Case til Internasjonal markedsføring 9. utgave av Carl Arthur Solberg, Universitetsforlaget, 2015
Side 7
“Yes Ola, we all know that”, Mr. Hogna resignedly replied, “but Kemira entered the
market only ten years ago, in a situation where we were already the market leaders and
had captured the best dealers. And to be true, I think that precisely this year is a good
time to do the switch, since Colombia just recently has entered into a new deal with the
EU, which I am sure that will have an effect on their agribusiness exports and thus boost
the fertiliser market”.
Mr. Faksvaag had been listening to the discussion, and many of the arguments were
known to him. However, he warned against a problem that was so far not given so
much attention. “We don’t know for sure”, he said, “but I have heard rumours of Mr.

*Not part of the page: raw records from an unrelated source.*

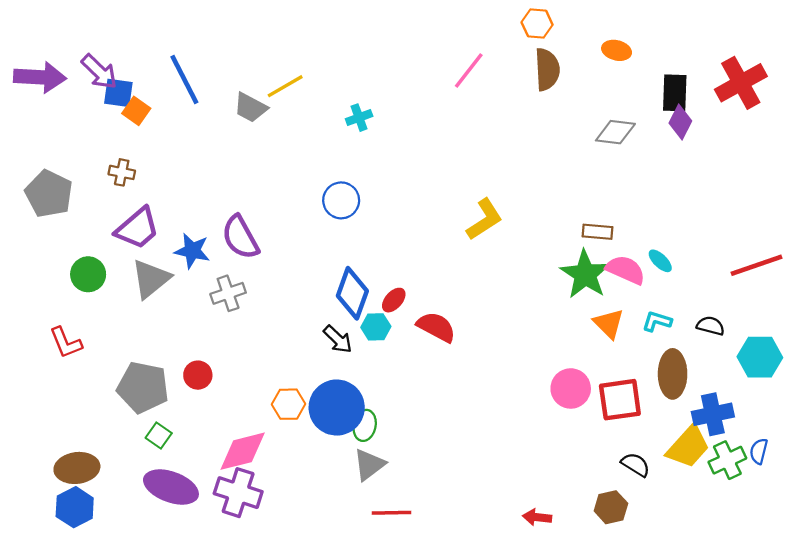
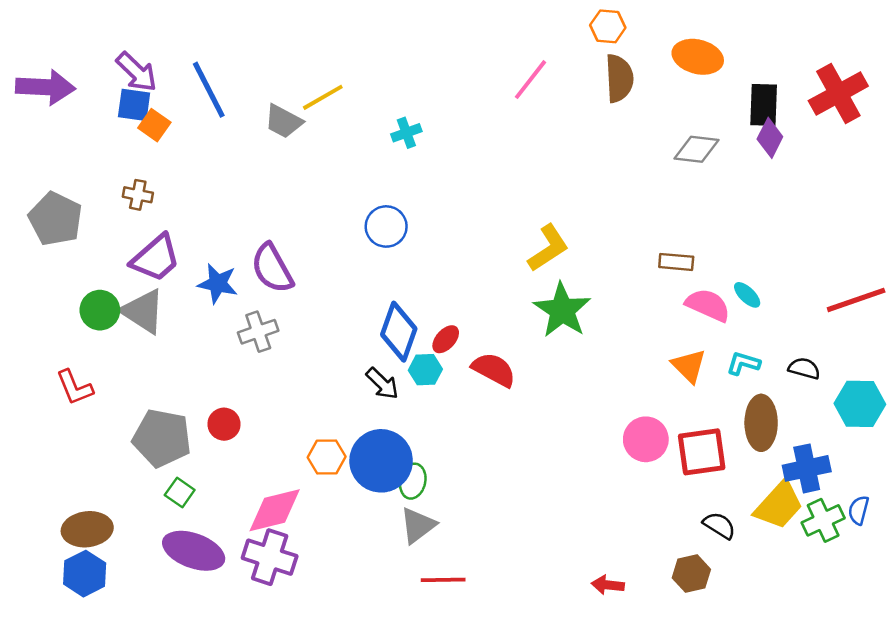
orange ellipse: (617, 50) -> (698, 57), size x1.5
purple arrow: (99, 72) -> (137, 72), moved
green star: (585, 274) -> (562, 310), moved
gray triangle: (151, 279) -> (143, 311), moved, turned -48

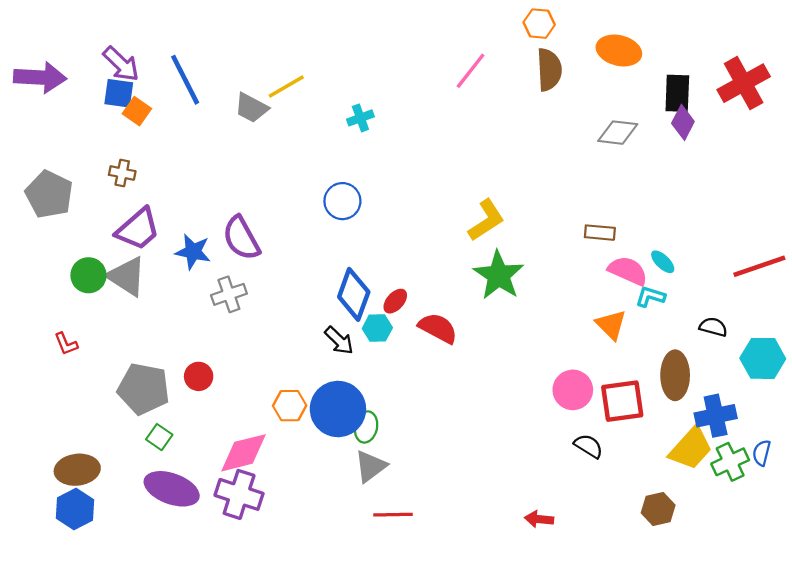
cyan L-shape: (743, 363) -> (650, 297), moved
red L-shape: (75, 387) -> (66, 344), size x0.7
black semicircle: (719, 525) -> (589, 446), moved
brown hexagon: (691, 574) -> (658, 509), moved

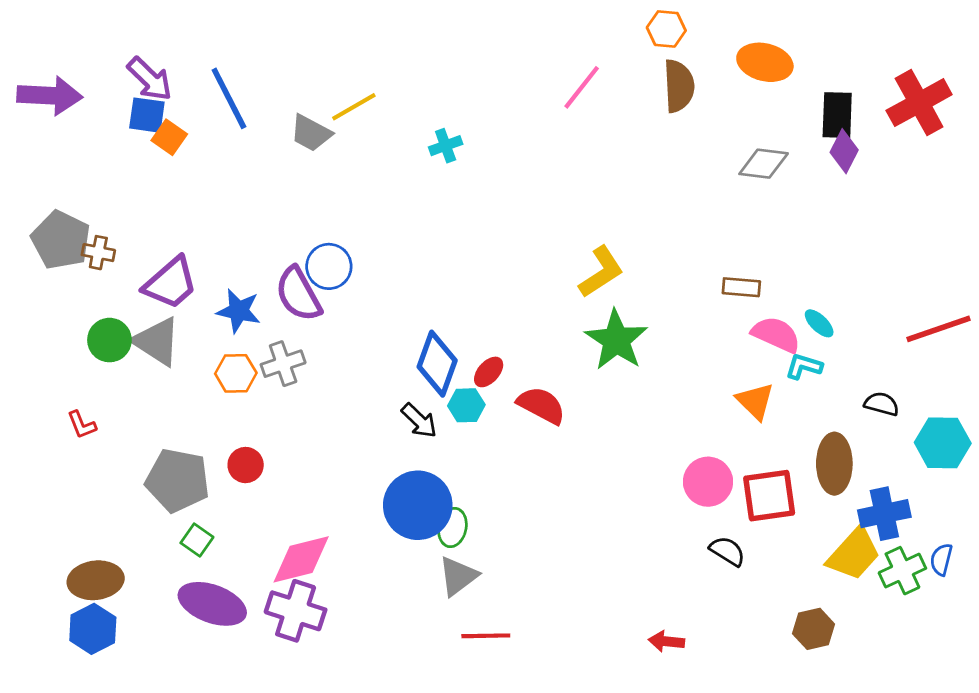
brown cross: (122, 173) -> (98, 253), moved
blue circle: (342, 201) -> (329, 266), moved
orange hexagon: (290, 406) -> (236, 373), moved

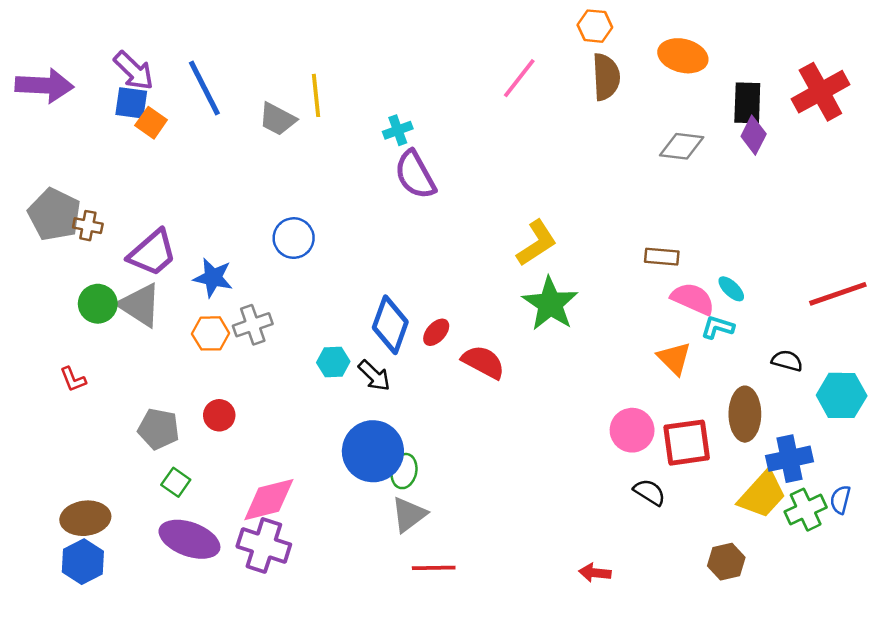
yellow line: (354, 107) -> (316, 95), turned -66
purple semicircle: (298, 294) -> (415, 175), moved
cyan hexagon: (466, 405) -> (333, 362), moved
gray pentagon: (178, 480) -> (158, 429), size x0.7

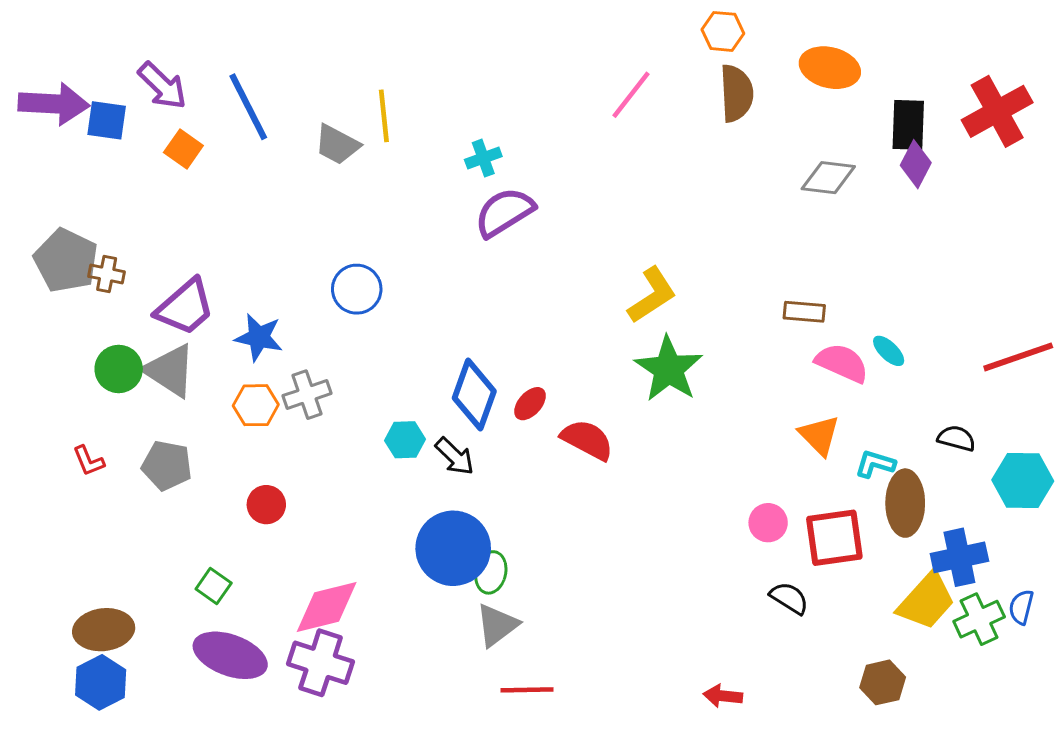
blue square: (131, 103) -> (107, 120), moved
purple semicircle: (415, 175) -> (504, 212), turned 87
cyan L-shape: (718, 327) -> (875, 464), moved
gray pentagon: (158, 429) -> (167, 465), moved
pink circle: (632, 430) -> (768, 523), size x0.7

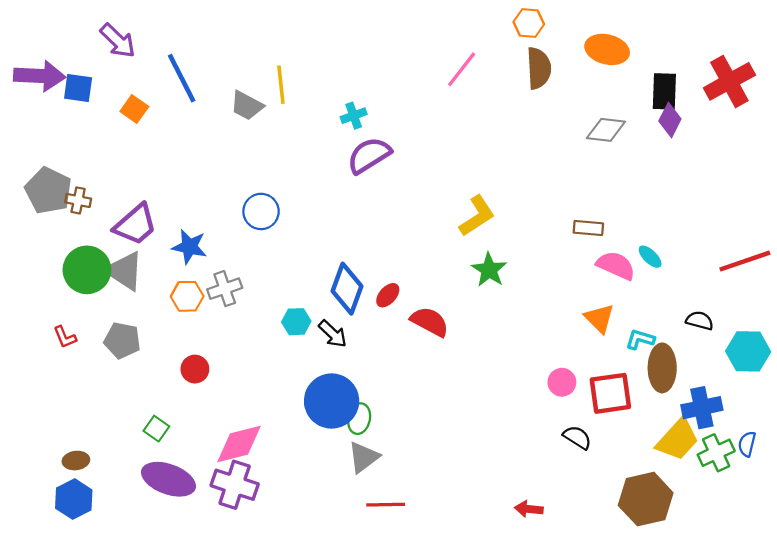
purple arrow: (162, 86) -> (118, 41), moved
green circle: (119, 369) -> (87, 270), size x1.4
green star: (669, 369) -> (489, 270), size x0.7
brown ellipse: (104, 630) -> (76, 461), size x0.6
brown hexagon: (883, 682) -> (646, 499), size x1.6

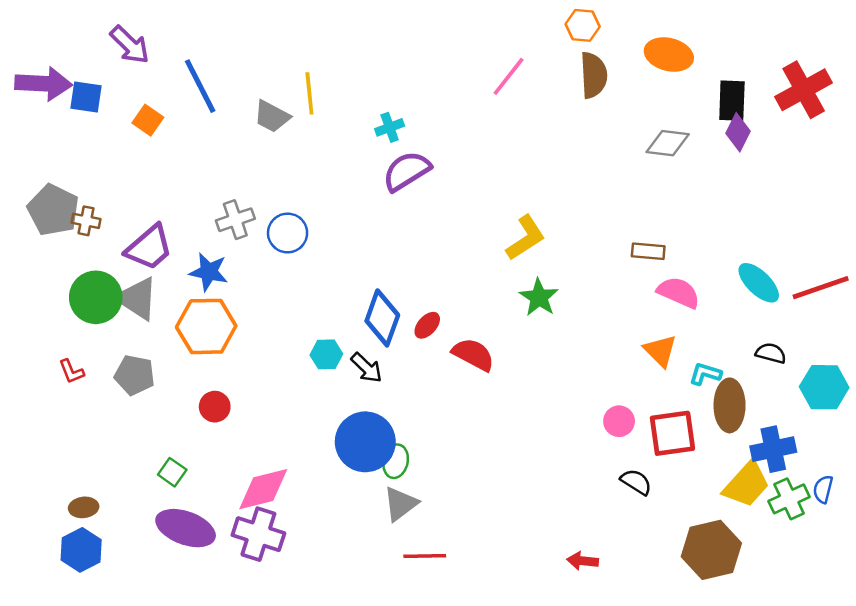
cyan ellipse: (650, 257) -> (759, 283), moved, size x1.6
gray cross: (225, 289) -> (235, 220), moved
orange hexagon: (187, 296) -> (206, 326), size x1.6

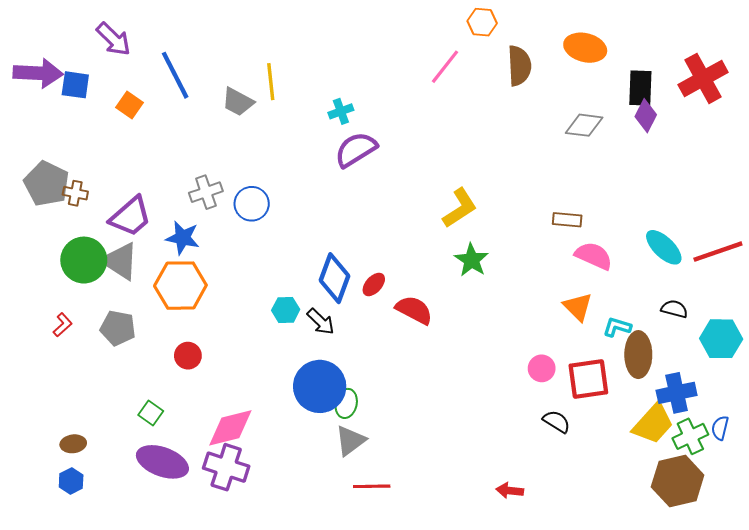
orange hexagon: (583, 25) -> (482, 22), moved
red L-shape: (71, 371) -> (63, 325), turned -110
blue hexagon: (81, 550) -> (71, 481), size x0.7
brown hexagon: (711, 550) -> (678, 481), moved

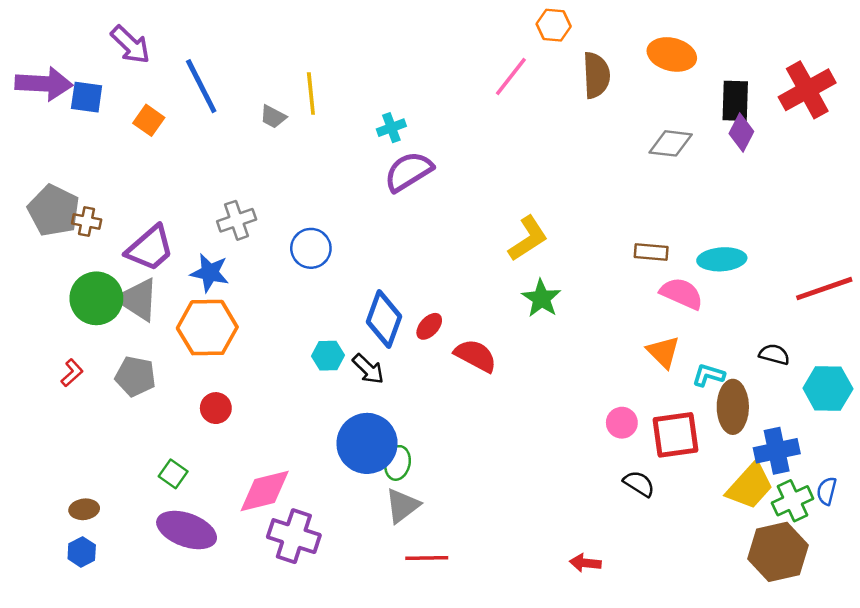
gray trapezoid: (238, 102) -> (273, 117), size x0.7
blue circle: (252, 204) -> (311, 248), moved
cyan ellipse: (664, 247) -> (722, 259), moved, turned -48
purple cross: (226, 467) -> (294, 536), moved

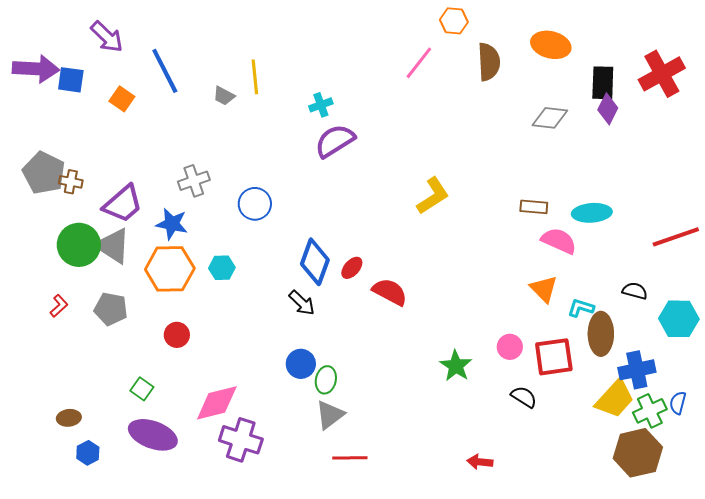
green star: (541, 298) -> (456, 366), moved
cyan hexagon: (328, 356) -> (222, 268), moved
blue circle: (367, 443) -> (301, 364), size x0.6
blue hexagon: (82, 552) -> (88, 453), moved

Gonzales registering a trade mark that is profiling a Viking ship. Granted it has a
somewhat different shape than our logo, but possibly still similar enough to potentially
confuse some of our end users when they see the two products together. We need to
look more seriously into that, and consider what possible legal actions to take. I don’t
say that this should preclude any switch to fully owned operations, but it might affect
the way in which we’ll approach our marketing in the wake of a break-up.”
The meeting was drawing towards the end and Mr. Hogna concluded: “Well – we all
know that we have different views on the situation. I will now, together with Elfrida
and Trygve, set up a PM to top management, where we discuss these matters more in
detail, and outline the consequences of the two alternatives, particularly with a view to
the local marketing effort. Thank you for your contributions.”